Duvar takıntılı Trump ucuz Çin ürünlerinin ülkesine girişini gümrük duvarlarını yükselterek azaltmak ve böylece ABD ekonomisini korumak istiyor. Tüm ithal ürünlerine yüzde 10, bazı Çin ürünlerine yüzde 100 kadar gümrük vergisi uygulayacağını söylüyor. Tabii ki bu vergiyi Çinliler değil, Amerikalı tüketiciler ödüyor. Trump’ın ilk döneminde gümrük vergileri yüzünden ABD ekonomisinin 316 milyar dolar ve 300 bin iş kaybettiği tahmin ediliyor. Yalancılığı belgelenmiş Trump defalarca gümrük vergisinin Çinliler tarafından ödendiğini söyledi ve cahil yandaşlarını buna inandırdı.
Yeni bir Trump iktidarının en etkin biçimde hissedileceği bölge büyük ihtimalle ABD’nin Meksika sınırı olacaktır. Trump göçmenler mahkemece kabul edilinceye kadar onları içeri almayan “Meksika’da kal” programını uygulamak istiyor. Planladığı bir diğer yenilik de kaçak göçmenler sığınma başvurusu yapamadan sınır muhafızlarına onları hemen sınır dışı etme yetkilerini vermek. Trump bu radikal önlemlere gerekçe olarak rekor sayıdaki kaçak göçü ve fentalyn gibi öldürücü uyuşturucu kaçakçılığını gösteriyor.
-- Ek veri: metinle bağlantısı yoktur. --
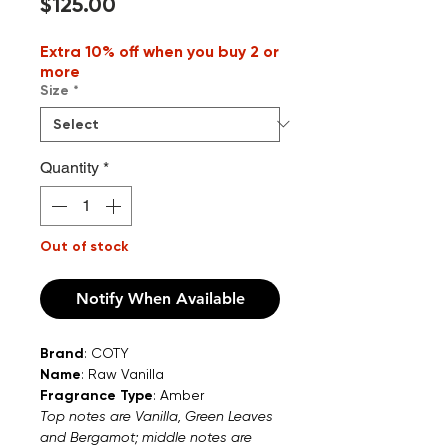
Price
$125.00
Extra 10% off when you buy 2 or
more
Size
*
Quantity
*
Out of stock
Notify When Available
Brand
: COTY
Name
: Raw Vanilla
Fragrance Type
: Amber
Top notes are Vanilla, Green Leaves
and Bergamot; middle notes are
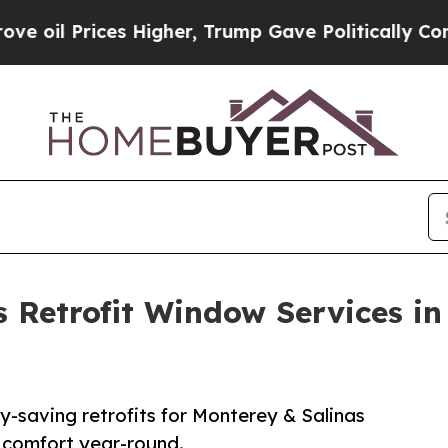
ices Higher, Trump Gave Politically Connected o
 Retrofit Window Services in
-saving retrofits for Monterey & Salinas
 comfort year-round.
Trump ve Meksika deyince akla gelen üçüncü sözcük duvardır. İlk döneminde duvarın parasını Meksika'ya ödeteceğini söyledi ama doğal olarak bu gerçekleşmedi. Trump şimdi ulusal güvenlik ve zaruret hali bahanesiyle Kongreyi devreden çıkarıp duvarın maliyetini askeriyenin bütçesinden sağlamak istiyor.
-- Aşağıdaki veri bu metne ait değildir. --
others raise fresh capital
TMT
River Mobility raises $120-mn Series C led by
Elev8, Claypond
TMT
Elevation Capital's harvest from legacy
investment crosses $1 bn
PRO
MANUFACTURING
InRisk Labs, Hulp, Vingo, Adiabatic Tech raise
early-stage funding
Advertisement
Trump ulusal muhafızları kullanarak tüm ülkeyi taramak ve topladığı kaçak göçmenleri sınır dışı etmek istiyor ve onlar bu işi başaramazlarsa askeriyenin diğer branşlarını da kullanacağını ekliyor. Oysa 1878’den kalma bir kanun askerlerin sivillere karşı kullanılamayacağını söyler. Trump’ın buna cevabı kaçak göçmenler vatandaş olmadığı için onların anayasal haklarının olmadığı.
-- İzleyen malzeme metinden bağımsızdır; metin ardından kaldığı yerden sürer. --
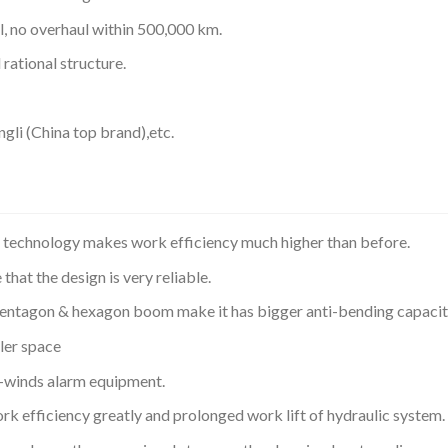
, no overhaul within 500,000 km.
rational structure.
li (China top brand),etc.
e technology makes work efficiency much higher than before.
at the design is very reliable.
entagon & hexagon boom make it has bigger anti-bending capacit
ler space
r-winds alarm equipment.
rk efficiency greatly and prolonged work lift of hydraulic system.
Meksika sınırında sahte cennetin kapılarının açılmasını bekleyen Türk kardeşlerim! Amerikalıların bile doğru dürüst söyleyemediği ulusal marşı size kimse sormayacaktır. Amerika'da ulusal kimlik kartı yoktur, herkes oturduğu eyaletin sürücü ehliyetini gösterir. Ama siz yine de Amerika ile ilgili haberleri izleyin ve İngilizcenizi ilerletin. Günün birinde mutlaka işinize yarar.
Türkiye ve Amerika Birleşik Devletleri arasındaki ilişkiler, son yıllarda çeşitli zorluklarla karşı karşıya kaldı ve Donald Trump'ın ilk dönemi boyunca oldukça dalgalı bir seyir izledi. Aziz milletim Pastör Brunson krizini ve Trump'ın Erdoğan'a sadece diplomasiye değil, efendiliğe de sığmayan tehdidini iyi hatırlar. Teröristlikle suçlanan ve asla bırakmayacağımıza söz verdiğimiz papazın beraat kararı uçağa binip gittiğinden sonra verildi.
Trump'ın ilk döneminde Türkiye ile ilişkilerdeki belirgin özelliklerden biri, kişisel liderler arası ilişkilere dayalı bir yaklaşımın benimsenmesiydi. Bu özellikle Türkiye'nin Suriye'deki askeri operasyonları ve Rusya ile olan ilişkileri gibi konularda Amerika'nın geleneksel politikalarından sapmasına yol açtı. Trump yönetimi, Cumhurbaşkanı Erdoğan ile kişisel bir bağ kurarak, ilişkileri daha esnek ve dönemsel hale getirdi. Ancak bu yaklaşım, Amerika'nın bölgedeki stratejik çıkarlarını sık sık zorladı ve müttefiklerle yaşanan anlaşmazlıklara neden oldu. ABD'nin hem PKK/PYD'ye milyonlarca dolar akıtması hem de Türkiye ile iyi müttefik kalması çok zor oldu.
İkinci bir Trump döneminde, Türkiye politikasında belirleyici olacak faktörlerden biri, Suriye ve bölgedeki diğer konularla ilgili stratejik hedeflerin yeniden değerlendirilmesi olabilir. Özellikle Suriye'deki çatışmanın devam etmesi, Amerika'nın Türkiye ile ilişkilerini şekillendiren önemli bir faktör olarak kalacaktır.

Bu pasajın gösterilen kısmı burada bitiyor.